Dr. Reid and the Powerhouse
“Harvey Lonsdale Elmes, the young architect for the new St George’s Hall in Liverpool, England, was eager to learn about Dr. Reid’s experiments with warming and ventilation. Following a devastating fire that destroyed the old Palace of Westminster, Dr. Reid, a chemistry professor and a medical doctor, had successfully designed an intricate warming and ventilation system for the new assembly halls. Elmes followed closely as the work at the Temporary House of Commons progressed. He visited Dr. Reid’s testing facilities at his chemistry laboratory, which at this time had been expanded into a research facility for experimental studies of the movement of air and smoke under changing environmental conditions. The young architect did not live to see St George’s Hall completed, but Dr. Reid went on to design and build the most technologically advanced warming and ventilation system of its time, combining warming with a fan driven ventilation system that worked in tandem with natural ventilative cooling.
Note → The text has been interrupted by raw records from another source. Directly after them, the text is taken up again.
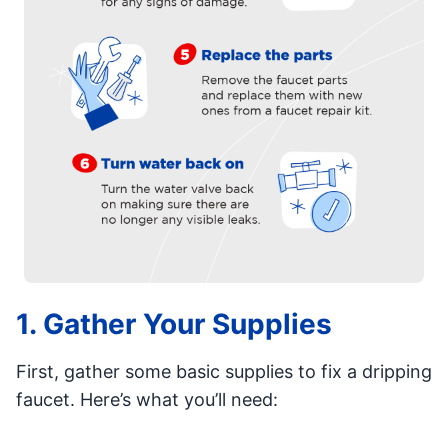
1. Gather Your Supplies
First, gather some basic supplies to fix a dripping
faucet. Here’s what you’ll need: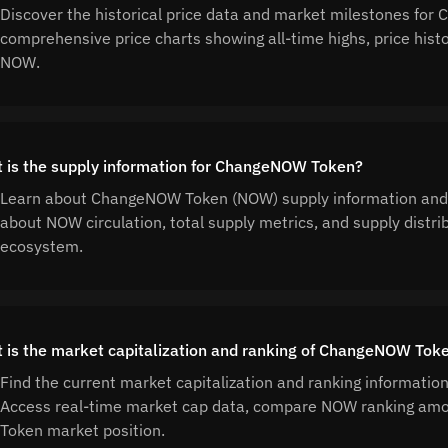
Discover the historical price data and market milestones f
comprehensive price charts showing all-time highs, price his
NOW.
 is the supply information for ChangeNOW Token?
Learn about ChangeNOW Token (NOW) supply information and 
about NOW circulation, total supply metrics, and supply dis
ecosystem.
 is the market capitalization and ranking of ChangeNOW Tok
Find the current market capitalization and ranking informat
Access real-time market cap data, compare NOW ranking am
Token market position.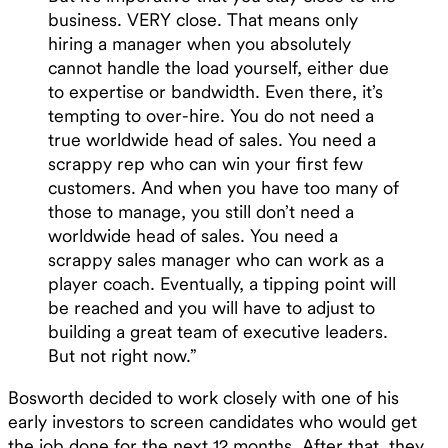
business. VERY close. That means only
hiring a manager when you absolutely
cannot handle the load yourself, either due
to expertise or bandwidth. Even there, it’s
tempting to over-hire. You do not need a
true worldwide head of sales. You need a
scrappy rep who can win your first few
customers. And when you have too many of
those to manage, you still don’t need a
worldwide head of sales. You need a
scrappy sales manager who can work as a
player coach. Eventually, a tipping point will
be reached and you will have to adjust to
building a great team of executive leaders.
But not right now.”
Bosworth decided to work closely with one of his
early investors to screen candidates who would get
the job done for the next 12 months. After that, they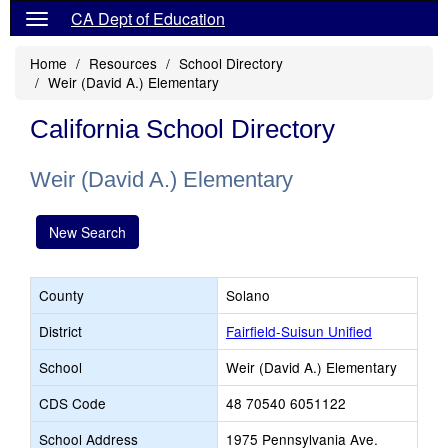
CA Dept of Education
Home
Resources
School Directory
Weir (David A.) Elementary
California School Directory
Weir (David A.) Elementary
New Search
County
Solano
District
Fairfield-Suisun Unified
School
Weir (David A.) Elementary
CDS Code
48 70540 6051122
School Address
1975 Pennsylvania Ave.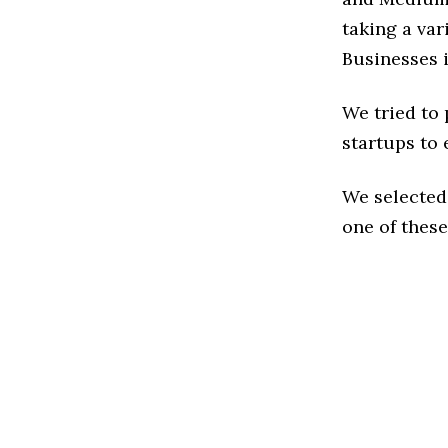
taking a va
Businesses i
We tried to
startups to 
We selected
one of these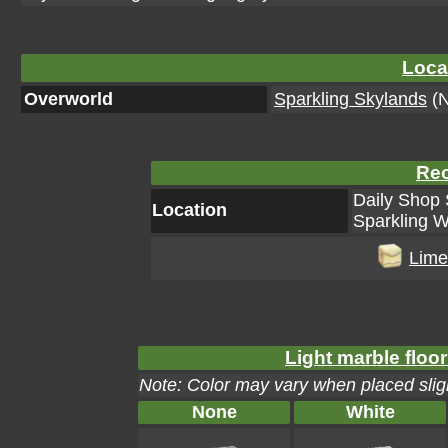
Loca
Overworld
Sparkling Skylands
(N
Rec
Daily Shop 
Location
Sparkling W
Lime
Light marble floor
Note: Color may vary when placed sligh
None
White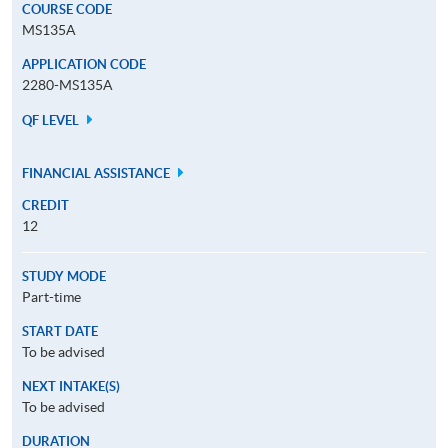
COURSE CODE
MS135A
APPLICATION CODE
2280-MS135A
QF LEVEL
FINANCIAL ASSISTANCE
CREDIT
12
STUDY MODE
Part-time
START DATE
To be advised
NEXT INTAKE(S)
To be advised
DURATION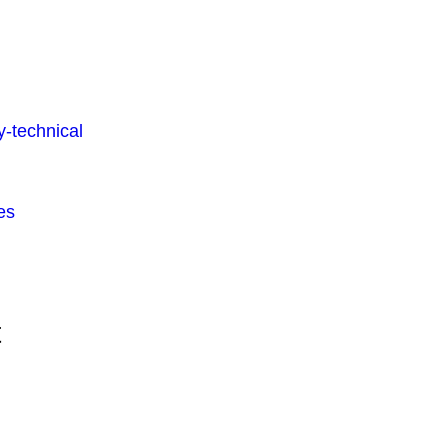
-technical
es
t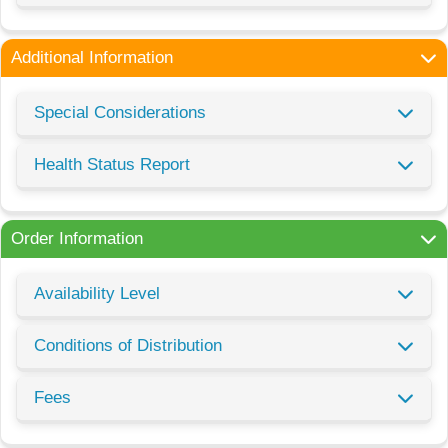
Additional Information
Special Considerations
Health Status Report
Order Information
Availability Level
Conditions of Distribution
Fees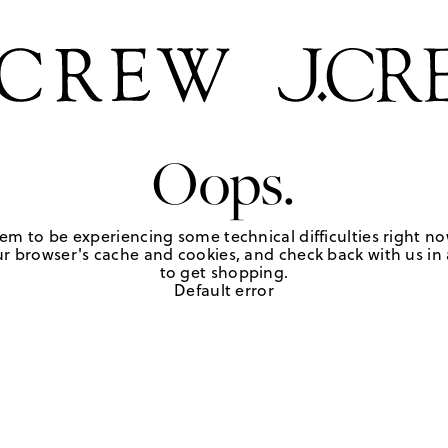
Oops.
em to be experiencing some technical difficulties right no
r browser's cache and cookies, and check back with us in a
to get shopping.
Default error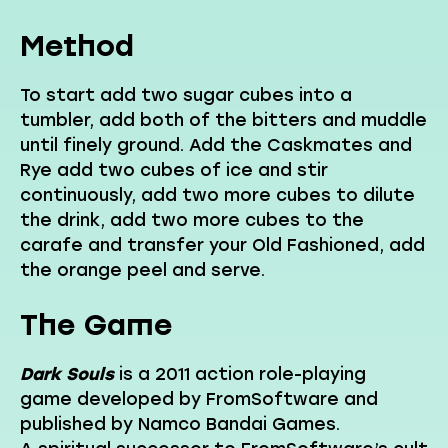
Method
To start add two sugar cubes into a
tumbler, add both of the bitters and muddle
until finely ground. Add the Caskmates and
Rye add two cubes of ice and stir
continuously, add two more cubes to dilute
the drink, add two more cubes to the
carafe and transfer your Old Fashioned, add
the orange peel and serve.
The Game
Dark Souls
is a 2011 action role-playing
game developed by FromSoftware and
published by Namco Bandai Games.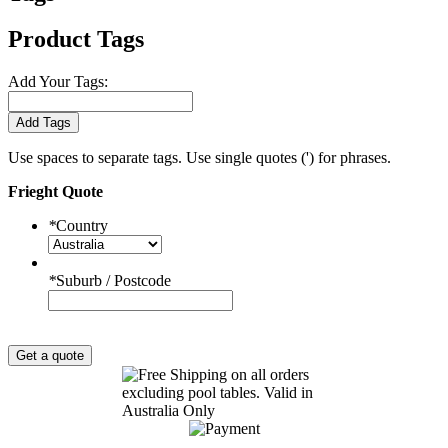
Product Tags
Add Your Tags:
Add Tags
Use spaces to separate tags. Use single quotes (') for phrases.
Frieght Quote
*
Country
*
Suburb / Postcode
Get a quote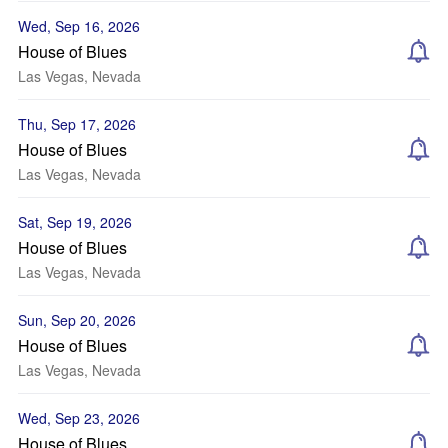
Wed, Sep 16, 2026
House of Blues
Las Vegas, Nevada
Thu, Sep 17, 2026
House of Blues
Las Vegas, Nevada
Sat, Sep 19, 2026
House of Blues
Las Vegas, Nevada
Sun, Sep 20, 2026
House of Blues
Las Vegas, Nevada
Wed, Sep 23, 2026
House of Blues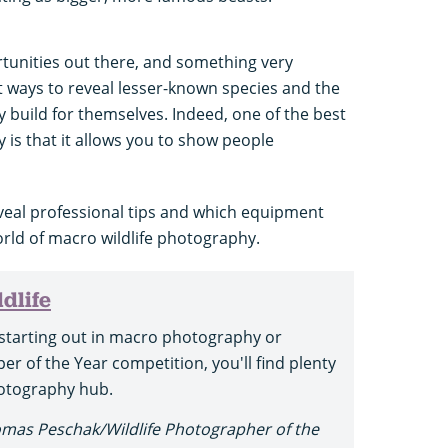
rtunities out there, and something very
t ways to reveal lesser-known species and the
y build for themselves. Indeed, one of the best
is that it allows you to show people
eveal professional tips and which equipment
orld of macro wildlife photography.
dlife
starting out in macro photography or
er of the Year competition, you'll find plenty
photography hub.
omas Peschak/Wildlife Photographer of the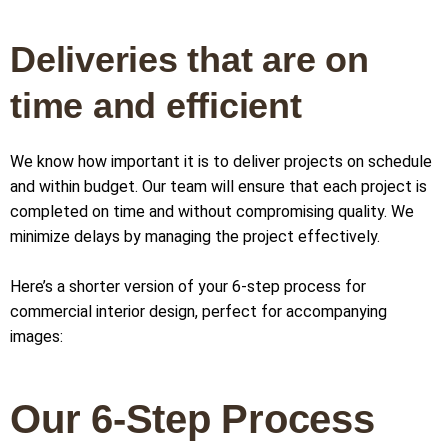
Deliveries that are on
time and efficient
We know how important it is to deliver projects on schedule
and within budget. Our team will ensure that each project is
completed on time and without compromising quality. We
minimize delays by managing the project effectively.
Here’s a shorter version of your 6-step process for
commercial interior design, perfect for accompanying
images:
Our 6-Step Process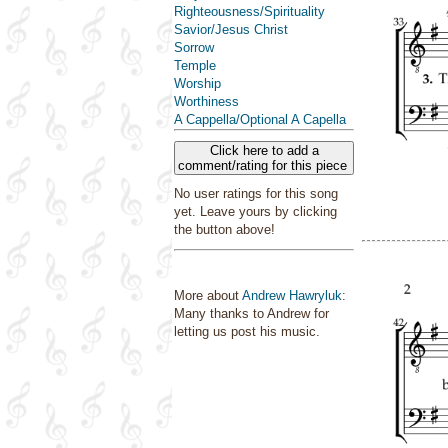
Righteousness/Spirituality
Savior/Jesus Christ
Sorrow
Temple
Worship
Worthiness
A Cappella/Optional A Capella
Click here to add a
comment/rating for this piece
No user ratings for this song
yet. Leave yours by clicking
the button above!
More about
Andrew Hawryluk
:
Many thanks to Andrew for
letting us post his music.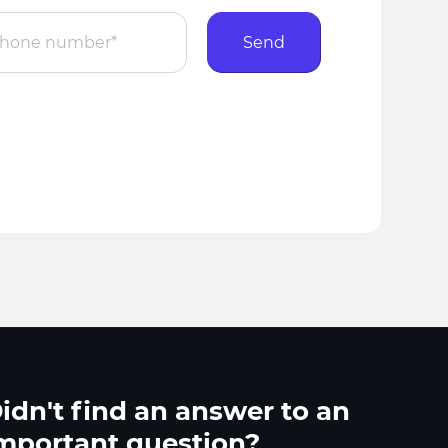
Send
idn't find an answer to an
mportant question?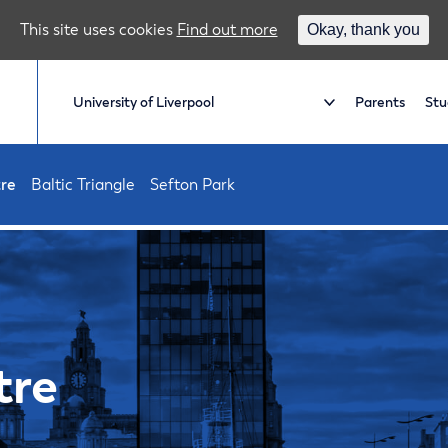
This site uses cookies
Find out more
Okay, thank you
Parents
Stu
tre
Baltic Triangle
Sefton Park
tre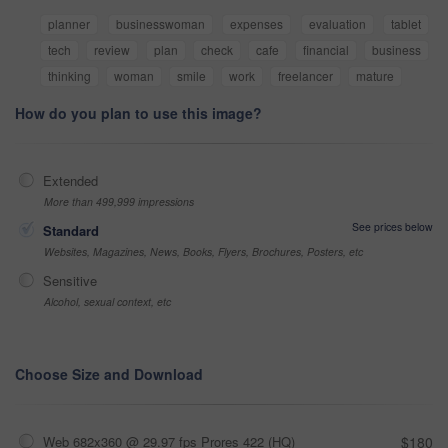
planner
businesswoman
expenses
evaluation
tablet
tech
review
plan
check
cafe
financial
business
thinking
woman
smile
work
freelancer
mature
How do you plan to use this image?
Extended
More than 499,999 impressions
See prices below
Standard
Websites, Magazines, News, Books, Flyers, Brochures, Posters, etc
Sensitive
Alcohol, sexual context, etc
Choose Size and Download
Web 682x360 @ 29.97 fps Prores 422 (HQ)
$180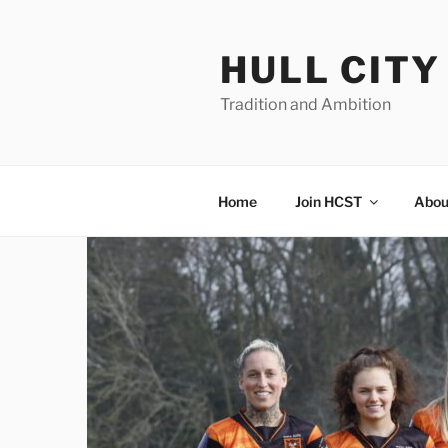
Skip
to
HULL CIT
content
Tradition and Ambition
Home
Join HCST
Abou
One hundred and sixty years later, preparations are made to build the Powerhouse One in Trondheim, Norway. Promoted by leading entities from the research community, the construction industry and governmental funding programs, the project design team is headed up by Snøhetta Architects in cooperation with their consulting engineers. At a climatically challenging location at 64 degrees Northern latitude, the goals are set high: not only to reach a net zero energy building, but to surpass that line and enter the territory of a plus design, a building that during its lifetime would generate enough energy to support its operation and in addition generate the energy needed to pay back the energy used to construct the building and to ultimately demolish and recycle it.
The presentation will take the audience on a journey from Liverpool to Trondheim, explaining the technologies, systems, and control mechanisms used to create comfortable environments for human activity under challenging conditions. Connections will be made, pointing to similarities and divergences in efforts to make the best building of its time and place.”